### EXERCISE DESCRIPTION
Count every line in the entries that contains "LinkedIn". Report that count alone.

################

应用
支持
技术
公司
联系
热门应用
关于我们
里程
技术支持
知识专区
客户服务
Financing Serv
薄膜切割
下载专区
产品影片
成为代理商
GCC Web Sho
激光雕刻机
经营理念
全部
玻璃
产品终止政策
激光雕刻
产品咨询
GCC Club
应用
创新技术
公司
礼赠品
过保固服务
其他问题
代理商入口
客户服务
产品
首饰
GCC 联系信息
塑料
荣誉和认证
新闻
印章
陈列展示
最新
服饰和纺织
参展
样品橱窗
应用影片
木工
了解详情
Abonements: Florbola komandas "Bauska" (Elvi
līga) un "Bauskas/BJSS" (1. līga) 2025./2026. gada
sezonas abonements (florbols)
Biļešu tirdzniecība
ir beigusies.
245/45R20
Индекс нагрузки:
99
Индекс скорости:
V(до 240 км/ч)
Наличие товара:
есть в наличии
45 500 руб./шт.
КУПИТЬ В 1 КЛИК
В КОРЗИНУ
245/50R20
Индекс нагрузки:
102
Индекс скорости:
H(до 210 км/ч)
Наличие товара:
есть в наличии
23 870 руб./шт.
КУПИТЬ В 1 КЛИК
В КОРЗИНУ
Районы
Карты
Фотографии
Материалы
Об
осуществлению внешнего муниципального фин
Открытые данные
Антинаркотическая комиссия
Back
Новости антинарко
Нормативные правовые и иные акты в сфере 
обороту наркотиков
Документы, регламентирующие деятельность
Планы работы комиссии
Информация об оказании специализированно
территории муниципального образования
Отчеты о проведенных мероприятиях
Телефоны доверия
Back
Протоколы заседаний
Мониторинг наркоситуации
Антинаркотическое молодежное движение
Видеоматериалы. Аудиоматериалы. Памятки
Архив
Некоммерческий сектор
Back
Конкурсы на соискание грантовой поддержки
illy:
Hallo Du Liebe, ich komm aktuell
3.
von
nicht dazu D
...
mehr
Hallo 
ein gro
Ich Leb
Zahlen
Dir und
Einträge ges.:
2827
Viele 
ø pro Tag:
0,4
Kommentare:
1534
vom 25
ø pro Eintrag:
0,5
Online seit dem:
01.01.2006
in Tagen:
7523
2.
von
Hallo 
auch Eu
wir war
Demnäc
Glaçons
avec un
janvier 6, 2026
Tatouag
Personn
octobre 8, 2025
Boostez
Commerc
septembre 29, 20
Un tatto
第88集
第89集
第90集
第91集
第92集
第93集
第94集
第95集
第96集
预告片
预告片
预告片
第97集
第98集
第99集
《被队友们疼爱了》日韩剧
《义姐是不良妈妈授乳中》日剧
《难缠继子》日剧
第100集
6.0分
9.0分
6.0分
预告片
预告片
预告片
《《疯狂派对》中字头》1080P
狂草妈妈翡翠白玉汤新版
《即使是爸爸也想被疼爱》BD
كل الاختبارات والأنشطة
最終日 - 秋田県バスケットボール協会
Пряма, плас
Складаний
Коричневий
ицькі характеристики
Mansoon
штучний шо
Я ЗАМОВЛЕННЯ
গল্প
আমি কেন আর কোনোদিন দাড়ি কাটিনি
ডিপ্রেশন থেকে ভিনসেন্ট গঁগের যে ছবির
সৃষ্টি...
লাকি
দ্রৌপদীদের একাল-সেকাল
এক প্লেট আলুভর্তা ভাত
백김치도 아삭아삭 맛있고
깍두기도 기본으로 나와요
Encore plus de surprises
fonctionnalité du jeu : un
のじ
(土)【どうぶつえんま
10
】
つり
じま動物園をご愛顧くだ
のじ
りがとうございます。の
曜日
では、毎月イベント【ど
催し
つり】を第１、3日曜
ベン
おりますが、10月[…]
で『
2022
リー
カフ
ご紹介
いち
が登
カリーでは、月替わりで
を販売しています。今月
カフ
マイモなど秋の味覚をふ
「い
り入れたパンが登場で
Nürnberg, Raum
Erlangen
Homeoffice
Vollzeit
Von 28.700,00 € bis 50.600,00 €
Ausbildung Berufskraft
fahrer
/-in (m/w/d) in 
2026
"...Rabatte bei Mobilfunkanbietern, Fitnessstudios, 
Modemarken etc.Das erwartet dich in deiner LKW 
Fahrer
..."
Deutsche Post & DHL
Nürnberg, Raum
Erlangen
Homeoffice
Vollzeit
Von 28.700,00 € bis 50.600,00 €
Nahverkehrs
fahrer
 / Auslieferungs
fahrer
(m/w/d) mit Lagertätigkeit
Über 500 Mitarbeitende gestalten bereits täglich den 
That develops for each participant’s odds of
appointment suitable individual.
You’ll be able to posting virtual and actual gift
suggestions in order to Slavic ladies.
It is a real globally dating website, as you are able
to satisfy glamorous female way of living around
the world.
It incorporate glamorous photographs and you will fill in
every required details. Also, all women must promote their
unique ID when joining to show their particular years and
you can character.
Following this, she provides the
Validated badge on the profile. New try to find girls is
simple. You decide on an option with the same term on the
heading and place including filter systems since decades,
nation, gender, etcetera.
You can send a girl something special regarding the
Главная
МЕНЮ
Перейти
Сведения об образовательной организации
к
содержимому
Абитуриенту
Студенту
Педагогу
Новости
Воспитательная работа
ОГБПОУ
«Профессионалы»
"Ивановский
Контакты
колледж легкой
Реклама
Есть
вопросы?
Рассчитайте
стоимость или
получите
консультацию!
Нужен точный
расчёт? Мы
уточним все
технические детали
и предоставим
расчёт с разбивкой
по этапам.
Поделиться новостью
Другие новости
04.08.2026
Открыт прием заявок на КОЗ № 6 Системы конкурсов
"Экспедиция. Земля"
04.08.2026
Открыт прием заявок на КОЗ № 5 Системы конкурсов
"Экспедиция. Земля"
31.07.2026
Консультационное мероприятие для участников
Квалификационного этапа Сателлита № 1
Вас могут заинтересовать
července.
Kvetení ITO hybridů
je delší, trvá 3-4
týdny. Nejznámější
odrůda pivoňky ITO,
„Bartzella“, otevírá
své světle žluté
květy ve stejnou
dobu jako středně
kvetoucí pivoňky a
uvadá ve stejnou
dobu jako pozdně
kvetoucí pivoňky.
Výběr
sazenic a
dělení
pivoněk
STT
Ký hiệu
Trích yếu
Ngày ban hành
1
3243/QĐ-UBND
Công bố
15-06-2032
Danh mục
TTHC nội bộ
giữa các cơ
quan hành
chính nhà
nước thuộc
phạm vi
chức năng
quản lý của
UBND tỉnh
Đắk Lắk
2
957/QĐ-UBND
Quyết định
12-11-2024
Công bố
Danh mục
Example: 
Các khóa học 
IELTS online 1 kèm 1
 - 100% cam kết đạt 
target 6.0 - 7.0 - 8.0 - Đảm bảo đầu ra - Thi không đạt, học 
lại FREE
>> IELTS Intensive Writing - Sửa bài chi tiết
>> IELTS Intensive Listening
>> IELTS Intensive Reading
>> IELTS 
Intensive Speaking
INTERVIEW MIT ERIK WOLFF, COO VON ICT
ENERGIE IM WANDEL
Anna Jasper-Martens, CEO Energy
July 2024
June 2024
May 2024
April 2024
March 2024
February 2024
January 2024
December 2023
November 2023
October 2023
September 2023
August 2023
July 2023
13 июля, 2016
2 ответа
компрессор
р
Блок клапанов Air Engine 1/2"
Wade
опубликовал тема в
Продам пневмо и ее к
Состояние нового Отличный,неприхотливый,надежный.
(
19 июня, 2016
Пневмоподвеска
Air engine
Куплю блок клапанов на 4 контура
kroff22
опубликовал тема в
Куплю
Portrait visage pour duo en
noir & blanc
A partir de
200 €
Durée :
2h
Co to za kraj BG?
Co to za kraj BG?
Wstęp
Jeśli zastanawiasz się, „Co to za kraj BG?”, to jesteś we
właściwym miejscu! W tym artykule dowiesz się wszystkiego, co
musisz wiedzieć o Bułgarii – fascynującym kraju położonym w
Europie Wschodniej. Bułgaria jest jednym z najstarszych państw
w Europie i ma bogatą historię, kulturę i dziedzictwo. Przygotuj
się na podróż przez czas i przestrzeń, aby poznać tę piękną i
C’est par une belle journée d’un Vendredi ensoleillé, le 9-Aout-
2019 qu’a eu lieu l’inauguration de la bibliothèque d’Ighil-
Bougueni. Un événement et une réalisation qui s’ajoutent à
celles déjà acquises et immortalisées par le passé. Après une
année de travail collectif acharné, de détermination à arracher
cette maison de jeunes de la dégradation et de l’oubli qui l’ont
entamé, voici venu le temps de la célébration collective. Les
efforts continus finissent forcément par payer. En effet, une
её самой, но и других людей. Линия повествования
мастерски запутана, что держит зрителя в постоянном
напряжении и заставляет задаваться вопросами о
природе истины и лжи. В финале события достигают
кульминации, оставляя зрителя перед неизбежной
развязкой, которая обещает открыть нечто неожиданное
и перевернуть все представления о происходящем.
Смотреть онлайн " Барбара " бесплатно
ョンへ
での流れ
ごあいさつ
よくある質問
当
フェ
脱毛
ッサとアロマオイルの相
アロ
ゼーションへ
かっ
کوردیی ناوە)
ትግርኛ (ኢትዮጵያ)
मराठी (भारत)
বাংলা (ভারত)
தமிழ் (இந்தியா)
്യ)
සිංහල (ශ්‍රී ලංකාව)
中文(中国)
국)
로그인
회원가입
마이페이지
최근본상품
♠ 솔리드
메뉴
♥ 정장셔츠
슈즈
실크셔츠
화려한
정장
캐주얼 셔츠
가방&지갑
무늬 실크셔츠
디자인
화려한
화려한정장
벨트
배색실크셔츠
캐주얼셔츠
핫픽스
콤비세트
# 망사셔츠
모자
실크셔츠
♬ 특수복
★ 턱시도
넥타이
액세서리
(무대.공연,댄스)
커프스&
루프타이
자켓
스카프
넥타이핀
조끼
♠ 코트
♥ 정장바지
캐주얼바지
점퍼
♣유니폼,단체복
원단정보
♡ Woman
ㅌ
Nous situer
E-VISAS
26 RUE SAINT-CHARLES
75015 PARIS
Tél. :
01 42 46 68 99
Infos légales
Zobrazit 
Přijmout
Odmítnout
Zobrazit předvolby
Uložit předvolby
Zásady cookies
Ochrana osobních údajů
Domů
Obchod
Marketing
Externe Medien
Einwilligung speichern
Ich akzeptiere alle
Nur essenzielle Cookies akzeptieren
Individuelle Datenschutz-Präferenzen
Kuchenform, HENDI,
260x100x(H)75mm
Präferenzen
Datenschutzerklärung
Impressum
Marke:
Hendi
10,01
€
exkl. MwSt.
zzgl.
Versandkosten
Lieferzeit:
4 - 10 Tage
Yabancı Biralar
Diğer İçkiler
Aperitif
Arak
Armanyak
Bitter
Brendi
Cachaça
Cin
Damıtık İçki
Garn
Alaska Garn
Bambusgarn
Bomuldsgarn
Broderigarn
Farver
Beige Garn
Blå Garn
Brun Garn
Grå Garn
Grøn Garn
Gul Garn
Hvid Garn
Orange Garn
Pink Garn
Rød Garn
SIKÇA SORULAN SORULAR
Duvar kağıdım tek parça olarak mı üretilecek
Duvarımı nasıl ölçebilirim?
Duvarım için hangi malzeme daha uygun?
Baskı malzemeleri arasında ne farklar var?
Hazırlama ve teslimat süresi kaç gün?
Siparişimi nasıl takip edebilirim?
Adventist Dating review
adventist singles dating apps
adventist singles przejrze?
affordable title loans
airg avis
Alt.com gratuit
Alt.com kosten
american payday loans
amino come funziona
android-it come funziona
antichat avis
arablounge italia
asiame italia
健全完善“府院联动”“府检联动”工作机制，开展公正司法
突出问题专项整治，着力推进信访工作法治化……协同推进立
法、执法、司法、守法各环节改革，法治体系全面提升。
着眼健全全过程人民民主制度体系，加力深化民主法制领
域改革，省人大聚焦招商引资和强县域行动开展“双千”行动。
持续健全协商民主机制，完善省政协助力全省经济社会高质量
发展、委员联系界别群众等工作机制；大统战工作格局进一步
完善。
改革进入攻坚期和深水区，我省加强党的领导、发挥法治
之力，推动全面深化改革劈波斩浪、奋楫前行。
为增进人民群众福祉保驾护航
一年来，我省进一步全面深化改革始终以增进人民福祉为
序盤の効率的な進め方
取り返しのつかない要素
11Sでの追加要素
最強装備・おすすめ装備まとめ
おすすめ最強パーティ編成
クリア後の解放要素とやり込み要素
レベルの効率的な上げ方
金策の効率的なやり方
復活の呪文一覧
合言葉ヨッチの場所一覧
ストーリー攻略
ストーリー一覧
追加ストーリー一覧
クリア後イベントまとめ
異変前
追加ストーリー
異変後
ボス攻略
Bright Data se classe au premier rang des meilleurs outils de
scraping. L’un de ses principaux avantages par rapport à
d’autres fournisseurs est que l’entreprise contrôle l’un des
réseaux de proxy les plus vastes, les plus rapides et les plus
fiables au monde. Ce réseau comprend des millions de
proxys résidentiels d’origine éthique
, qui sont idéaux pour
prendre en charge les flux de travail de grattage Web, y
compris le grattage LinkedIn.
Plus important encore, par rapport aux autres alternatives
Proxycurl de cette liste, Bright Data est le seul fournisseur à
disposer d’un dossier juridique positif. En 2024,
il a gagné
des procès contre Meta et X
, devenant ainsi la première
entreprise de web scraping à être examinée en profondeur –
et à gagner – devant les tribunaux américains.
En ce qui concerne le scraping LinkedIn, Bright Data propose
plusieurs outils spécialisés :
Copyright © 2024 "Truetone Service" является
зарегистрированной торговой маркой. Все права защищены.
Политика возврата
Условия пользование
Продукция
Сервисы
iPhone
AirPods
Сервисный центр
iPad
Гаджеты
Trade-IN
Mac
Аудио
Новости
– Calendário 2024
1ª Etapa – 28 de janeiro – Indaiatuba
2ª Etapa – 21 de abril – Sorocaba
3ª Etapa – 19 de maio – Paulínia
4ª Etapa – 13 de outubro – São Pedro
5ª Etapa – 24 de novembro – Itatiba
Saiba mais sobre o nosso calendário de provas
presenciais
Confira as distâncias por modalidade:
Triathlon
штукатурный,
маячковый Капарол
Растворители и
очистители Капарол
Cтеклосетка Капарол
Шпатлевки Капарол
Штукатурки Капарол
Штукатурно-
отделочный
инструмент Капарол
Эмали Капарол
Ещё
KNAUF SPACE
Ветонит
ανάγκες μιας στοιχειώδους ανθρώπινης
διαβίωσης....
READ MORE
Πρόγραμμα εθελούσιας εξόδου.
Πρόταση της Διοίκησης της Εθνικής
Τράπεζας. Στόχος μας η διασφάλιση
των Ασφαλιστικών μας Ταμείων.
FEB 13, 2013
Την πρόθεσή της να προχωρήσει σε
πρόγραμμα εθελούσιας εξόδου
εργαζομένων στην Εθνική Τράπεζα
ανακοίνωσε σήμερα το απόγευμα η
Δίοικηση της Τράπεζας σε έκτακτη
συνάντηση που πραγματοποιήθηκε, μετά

################

### WRITTEN SOLUTION
2